Pressed further, Nugent answered “yes” to the question about whether he was actually saying he was sorry to the president.
That doesn’t mean he’s changed his political views, though. He added that instead of “the street fighter terminology of ‘subhuman mongrel,’ ” he should have used more understandable words, such as “violator of his oath to the Constitution.”
The apology was also tempered somewhat by the fact that it followed an epic Twitter rant in which Nugent listed in great detail the many, many aspects of the Obama administration that he says he finds offensive.

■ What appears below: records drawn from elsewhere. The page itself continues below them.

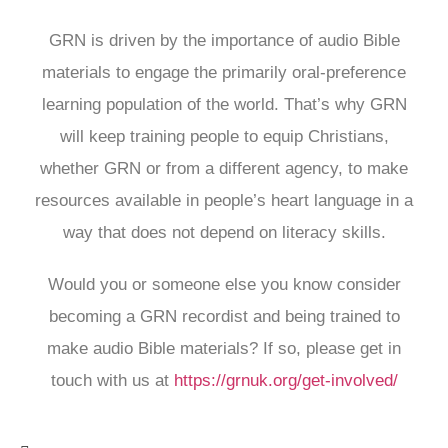
GRN is driven by the importance of audio Bible
materials to engage the primarily oral-preference
learning population of the world. That’s why GRN
will keep training people to equip Christians,
whether GRN or from a different agency, to make
resources available in people’s heart language in a
way that does not depend on literacy skills.
Would you or someone else you know consider
becoming a GRN recordist and being trained to
make audio Bible materials? If so, please get in
touch with us at
https://grnuk.org/get-involved/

“Are words really more offensive than 5 dead Americans on Obama’s watch?” Nugent tweeted early Friday morning. He then followed this “Are words really more offensive than …” pattern for another 40-plus tweets, ending the sentence with “a gunrunning attorney general,” “engineered recidivism,” “trampling the US constitution,” and “Obama Mao redistribution,” among other things.
We’d guess this means he and the president won’t be meeting over beverages in the White House for a quiet discussion of their respective political philosophies.
Nugent’s friends and allies in the GOP may have pressed him to take back his words to give Abbott and others a little breathing room. The Texas gubernatorial hopeful has been avoiding reporters’ questions about why he appeared with Nugent, and whether he agrees with Nugent’s sentiments.
Some Republicans have been even more direct – Sen. Rand Paul of Kentucky denounced Nugent’s racially charged invective as “offensive” and “having no place in politics.” Sitting Texas Gov. Rick Perry told CNN’s Wolf Blitzer that he does “have a problem” with Nugent’s strong language.
Abbott is heavily favored to win the GOP Texas gubernatorial primary and a favorite to win the general election. In that context, the Nugent flap was an unwelcome distraction that allowed Democratic contender Wendy Davis an opportunity to change the subject from her own missteps. Press accounts have accused Ms. Davis of making her ascent from childhood poverty sound more difficult and dramatic than it really was.